As an example, the younger generation, he said, has stood up against racism, organizing and coming up with their own policy report in support of ethnic studies in high school. That led to legislation being passed to incorporate these courses into the curriculum. “Youth across the nation are just really persistent,” Jeung said. “You know, as middle schoolers they have been working on this for years now, and they are continuing to do so.”

Also, coming together to protest injustice or to mourn a hate crime victim fights racism by showing strength and support, he said. And it can even extend to supporting Asian businesses, creating chaperone programs for the elderly, and establishing community safety programs. Actions such as these have “been really powerful to help us address the trauma, and then fight for institutional change,” Jeung said.

“We need to be persistent. We can’t just do a hashtag with them,” he said. “But we have to be persistent in fighting for change, and we need to be restorative.” Water, he said, is restorative. He recalled visiting Manzanar, the World War II desert internment camp off Highway 395 on the way to Mammoth Lakes. Though water was scarce there, some of it was used by the imprisoned Japanese American families to create gardens.

“They were able to restore their cell blocks into a garden,” Jeung said. “And I think what we need to do is to learn from our ancestors and help restore and make beautiful a community that’s now broken apart.

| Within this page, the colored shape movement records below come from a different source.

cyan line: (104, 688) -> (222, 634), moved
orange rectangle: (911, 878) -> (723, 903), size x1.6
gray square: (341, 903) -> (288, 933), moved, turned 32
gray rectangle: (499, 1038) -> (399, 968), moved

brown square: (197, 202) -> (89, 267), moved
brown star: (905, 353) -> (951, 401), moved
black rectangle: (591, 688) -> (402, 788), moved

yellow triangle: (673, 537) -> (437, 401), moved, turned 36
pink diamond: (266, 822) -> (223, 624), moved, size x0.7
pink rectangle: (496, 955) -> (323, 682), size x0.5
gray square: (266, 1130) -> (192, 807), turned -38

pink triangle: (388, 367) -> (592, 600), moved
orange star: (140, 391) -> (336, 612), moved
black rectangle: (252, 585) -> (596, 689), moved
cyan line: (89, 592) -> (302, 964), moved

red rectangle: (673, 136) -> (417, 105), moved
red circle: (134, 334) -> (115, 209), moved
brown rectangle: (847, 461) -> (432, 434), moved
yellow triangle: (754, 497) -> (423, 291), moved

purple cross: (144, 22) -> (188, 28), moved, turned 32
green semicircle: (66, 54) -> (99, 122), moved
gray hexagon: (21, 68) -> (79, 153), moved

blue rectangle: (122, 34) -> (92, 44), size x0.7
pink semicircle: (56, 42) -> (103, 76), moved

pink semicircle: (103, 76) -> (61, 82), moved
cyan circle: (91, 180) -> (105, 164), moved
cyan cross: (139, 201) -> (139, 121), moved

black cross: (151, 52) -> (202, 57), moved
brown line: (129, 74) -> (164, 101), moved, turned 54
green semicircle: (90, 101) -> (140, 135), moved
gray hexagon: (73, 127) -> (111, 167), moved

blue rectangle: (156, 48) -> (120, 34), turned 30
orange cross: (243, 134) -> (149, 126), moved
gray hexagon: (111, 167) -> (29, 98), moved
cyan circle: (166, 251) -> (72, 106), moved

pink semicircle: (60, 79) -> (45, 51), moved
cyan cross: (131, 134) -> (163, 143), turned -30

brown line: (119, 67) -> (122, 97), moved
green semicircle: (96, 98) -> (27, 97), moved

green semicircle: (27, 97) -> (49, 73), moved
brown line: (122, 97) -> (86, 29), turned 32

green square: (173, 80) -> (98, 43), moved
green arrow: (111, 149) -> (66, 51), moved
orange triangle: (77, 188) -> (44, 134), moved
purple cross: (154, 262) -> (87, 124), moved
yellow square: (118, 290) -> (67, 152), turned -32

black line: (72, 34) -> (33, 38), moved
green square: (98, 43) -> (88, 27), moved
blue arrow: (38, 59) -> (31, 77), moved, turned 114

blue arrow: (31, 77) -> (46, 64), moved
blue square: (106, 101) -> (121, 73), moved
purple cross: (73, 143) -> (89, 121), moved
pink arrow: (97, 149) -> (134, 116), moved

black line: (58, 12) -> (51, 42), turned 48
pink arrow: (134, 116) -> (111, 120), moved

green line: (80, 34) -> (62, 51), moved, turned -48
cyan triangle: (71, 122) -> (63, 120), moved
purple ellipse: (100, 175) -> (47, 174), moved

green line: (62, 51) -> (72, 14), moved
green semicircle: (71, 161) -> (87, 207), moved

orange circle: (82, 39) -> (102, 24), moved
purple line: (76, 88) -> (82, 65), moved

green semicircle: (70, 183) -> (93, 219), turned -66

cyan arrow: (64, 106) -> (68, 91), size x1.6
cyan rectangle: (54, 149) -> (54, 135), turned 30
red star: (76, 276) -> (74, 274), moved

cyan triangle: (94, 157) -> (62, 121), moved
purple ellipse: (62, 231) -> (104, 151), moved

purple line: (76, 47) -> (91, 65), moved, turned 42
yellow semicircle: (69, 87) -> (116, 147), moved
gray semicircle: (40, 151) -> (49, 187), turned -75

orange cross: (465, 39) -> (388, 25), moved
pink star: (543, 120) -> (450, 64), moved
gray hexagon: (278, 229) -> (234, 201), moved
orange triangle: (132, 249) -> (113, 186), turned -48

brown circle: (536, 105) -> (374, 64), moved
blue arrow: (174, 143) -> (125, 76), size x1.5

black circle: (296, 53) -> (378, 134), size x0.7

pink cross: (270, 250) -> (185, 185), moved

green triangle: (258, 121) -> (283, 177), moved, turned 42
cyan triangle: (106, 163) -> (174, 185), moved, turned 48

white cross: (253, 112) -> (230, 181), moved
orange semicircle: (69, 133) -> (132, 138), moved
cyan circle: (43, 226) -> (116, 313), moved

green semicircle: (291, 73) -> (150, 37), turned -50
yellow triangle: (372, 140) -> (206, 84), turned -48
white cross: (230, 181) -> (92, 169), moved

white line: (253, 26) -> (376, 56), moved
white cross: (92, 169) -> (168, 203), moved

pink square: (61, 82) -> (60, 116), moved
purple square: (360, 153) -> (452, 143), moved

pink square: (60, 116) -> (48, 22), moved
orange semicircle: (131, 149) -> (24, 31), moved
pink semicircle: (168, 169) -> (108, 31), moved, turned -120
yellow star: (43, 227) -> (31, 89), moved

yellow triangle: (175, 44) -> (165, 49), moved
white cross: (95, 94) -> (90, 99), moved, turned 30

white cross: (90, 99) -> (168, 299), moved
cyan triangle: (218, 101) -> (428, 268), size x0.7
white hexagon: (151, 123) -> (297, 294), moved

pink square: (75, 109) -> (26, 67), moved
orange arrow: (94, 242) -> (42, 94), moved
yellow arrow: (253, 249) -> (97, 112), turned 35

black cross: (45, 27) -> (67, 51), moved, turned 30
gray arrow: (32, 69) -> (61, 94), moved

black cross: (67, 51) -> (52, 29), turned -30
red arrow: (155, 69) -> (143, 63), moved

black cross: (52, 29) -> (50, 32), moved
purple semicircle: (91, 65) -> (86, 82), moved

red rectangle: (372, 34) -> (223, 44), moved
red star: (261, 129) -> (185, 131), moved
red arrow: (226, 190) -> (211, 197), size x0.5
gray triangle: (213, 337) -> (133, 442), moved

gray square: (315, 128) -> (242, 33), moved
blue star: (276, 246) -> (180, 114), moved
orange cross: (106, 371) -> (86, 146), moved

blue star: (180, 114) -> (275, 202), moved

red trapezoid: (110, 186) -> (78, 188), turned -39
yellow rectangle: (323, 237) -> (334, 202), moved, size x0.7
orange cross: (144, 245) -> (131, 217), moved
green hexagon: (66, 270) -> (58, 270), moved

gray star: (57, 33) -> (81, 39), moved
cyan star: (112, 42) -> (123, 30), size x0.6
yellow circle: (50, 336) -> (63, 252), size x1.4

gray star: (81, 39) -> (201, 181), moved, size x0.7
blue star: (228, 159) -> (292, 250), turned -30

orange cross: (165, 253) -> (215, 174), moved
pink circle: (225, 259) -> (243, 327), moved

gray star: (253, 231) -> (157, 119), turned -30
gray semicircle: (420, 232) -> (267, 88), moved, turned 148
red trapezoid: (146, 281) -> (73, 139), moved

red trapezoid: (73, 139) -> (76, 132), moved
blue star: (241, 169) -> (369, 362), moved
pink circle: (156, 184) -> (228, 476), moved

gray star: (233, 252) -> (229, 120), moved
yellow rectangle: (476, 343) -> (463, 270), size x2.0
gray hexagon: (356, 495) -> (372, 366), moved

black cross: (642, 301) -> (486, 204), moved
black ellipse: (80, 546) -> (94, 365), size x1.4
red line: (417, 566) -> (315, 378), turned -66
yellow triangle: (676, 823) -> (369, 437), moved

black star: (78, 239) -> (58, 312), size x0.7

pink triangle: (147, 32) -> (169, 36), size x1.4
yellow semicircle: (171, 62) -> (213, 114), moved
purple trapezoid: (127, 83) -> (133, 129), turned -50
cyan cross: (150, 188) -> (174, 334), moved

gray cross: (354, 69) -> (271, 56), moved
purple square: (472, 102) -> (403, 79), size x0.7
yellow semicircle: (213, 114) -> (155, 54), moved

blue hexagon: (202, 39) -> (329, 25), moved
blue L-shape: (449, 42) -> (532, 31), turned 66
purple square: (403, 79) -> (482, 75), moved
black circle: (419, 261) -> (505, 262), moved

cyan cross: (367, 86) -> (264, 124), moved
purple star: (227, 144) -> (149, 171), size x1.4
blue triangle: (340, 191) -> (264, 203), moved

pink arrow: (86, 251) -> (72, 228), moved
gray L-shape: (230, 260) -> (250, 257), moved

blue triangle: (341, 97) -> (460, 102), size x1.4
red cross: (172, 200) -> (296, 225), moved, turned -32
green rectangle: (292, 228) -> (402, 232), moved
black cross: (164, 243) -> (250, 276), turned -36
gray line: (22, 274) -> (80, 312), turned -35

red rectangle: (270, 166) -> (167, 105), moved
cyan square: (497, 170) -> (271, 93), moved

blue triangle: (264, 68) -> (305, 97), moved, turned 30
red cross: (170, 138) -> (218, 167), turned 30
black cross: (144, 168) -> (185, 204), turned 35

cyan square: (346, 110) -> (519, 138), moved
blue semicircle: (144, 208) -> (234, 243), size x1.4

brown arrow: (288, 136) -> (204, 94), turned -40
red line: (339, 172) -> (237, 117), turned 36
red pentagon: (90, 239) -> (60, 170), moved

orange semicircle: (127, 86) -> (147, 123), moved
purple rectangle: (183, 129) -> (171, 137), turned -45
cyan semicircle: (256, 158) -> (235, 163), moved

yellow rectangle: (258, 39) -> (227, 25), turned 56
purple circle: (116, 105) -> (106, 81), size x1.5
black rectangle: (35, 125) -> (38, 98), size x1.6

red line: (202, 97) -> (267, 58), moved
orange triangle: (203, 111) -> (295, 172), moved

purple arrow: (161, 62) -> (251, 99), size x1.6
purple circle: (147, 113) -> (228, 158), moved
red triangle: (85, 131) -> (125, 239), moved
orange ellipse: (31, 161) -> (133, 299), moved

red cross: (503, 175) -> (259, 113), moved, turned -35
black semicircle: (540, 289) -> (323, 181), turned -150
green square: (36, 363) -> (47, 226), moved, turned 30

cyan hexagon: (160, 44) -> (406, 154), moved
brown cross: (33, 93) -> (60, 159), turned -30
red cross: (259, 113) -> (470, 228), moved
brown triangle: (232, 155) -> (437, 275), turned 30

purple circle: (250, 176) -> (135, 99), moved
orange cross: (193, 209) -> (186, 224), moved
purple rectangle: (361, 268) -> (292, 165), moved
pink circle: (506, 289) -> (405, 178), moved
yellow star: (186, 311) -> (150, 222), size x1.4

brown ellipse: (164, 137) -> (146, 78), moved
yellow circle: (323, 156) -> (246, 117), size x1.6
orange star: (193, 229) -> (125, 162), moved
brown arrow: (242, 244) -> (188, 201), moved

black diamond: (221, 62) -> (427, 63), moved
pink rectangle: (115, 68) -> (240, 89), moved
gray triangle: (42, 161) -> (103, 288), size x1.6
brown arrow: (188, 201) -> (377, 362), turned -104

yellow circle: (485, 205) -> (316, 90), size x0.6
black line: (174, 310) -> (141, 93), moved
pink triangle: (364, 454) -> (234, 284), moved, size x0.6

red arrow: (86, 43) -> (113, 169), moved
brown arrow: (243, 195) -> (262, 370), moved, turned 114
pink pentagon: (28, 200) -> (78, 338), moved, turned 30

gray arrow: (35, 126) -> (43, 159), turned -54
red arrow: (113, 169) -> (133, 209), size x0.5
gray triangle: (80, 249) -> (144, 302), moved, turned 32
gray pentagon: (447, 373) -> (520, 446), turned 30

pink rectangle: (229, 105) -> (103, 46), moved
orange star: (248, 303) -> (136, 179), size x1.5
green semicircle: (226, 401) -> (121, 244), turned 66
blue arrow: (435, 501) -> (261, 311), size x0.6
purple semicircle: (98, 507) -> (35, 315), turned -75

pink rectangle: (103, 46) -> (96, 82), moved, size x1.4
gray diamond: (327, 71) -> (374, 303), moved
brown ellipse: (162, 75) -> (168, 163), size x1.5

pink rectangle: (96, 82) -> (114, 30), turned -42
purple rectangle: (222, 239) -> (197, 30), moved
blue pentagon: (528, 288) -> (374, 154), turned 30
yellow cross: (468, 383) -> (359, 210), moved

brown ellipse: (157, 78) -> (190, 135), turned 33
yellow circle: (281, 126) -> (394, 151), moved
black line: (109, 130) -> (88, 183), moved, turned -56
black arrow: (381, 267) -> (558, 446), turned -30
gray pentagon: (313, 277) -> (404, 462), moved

So, we at Stop AAPI Hate are trying to use restorative justice as an approach and work alongside other communities of color to fight for change.”

These efforts include supporting legislation for ethnic studies in schools, as well as legislation to combat the harassment on the streets of women, he said. “So this is a way where we’re trying to be preventative and trying to be comprehensive in our approach to racism and working together for others.”

But it will take clarity, humbleness, persistence and being restorative.

“Let’s be clear on what’s happening. Let’s be educated like you are – and not just be aware – but be knowledgeable about the sources of racism,” Jeung said. “If we know about the sources of the racism, then we’ll be humble. We could realize that we all have implicit biases, that we all individually may be racist. So, we need to not attack individuals (who commit racist acts) but address the institutions that cause racism by being humble. Then we could be nonviolent in our approach, we could be persistent in making change, and then restorative and bringing communities together for justice for all.”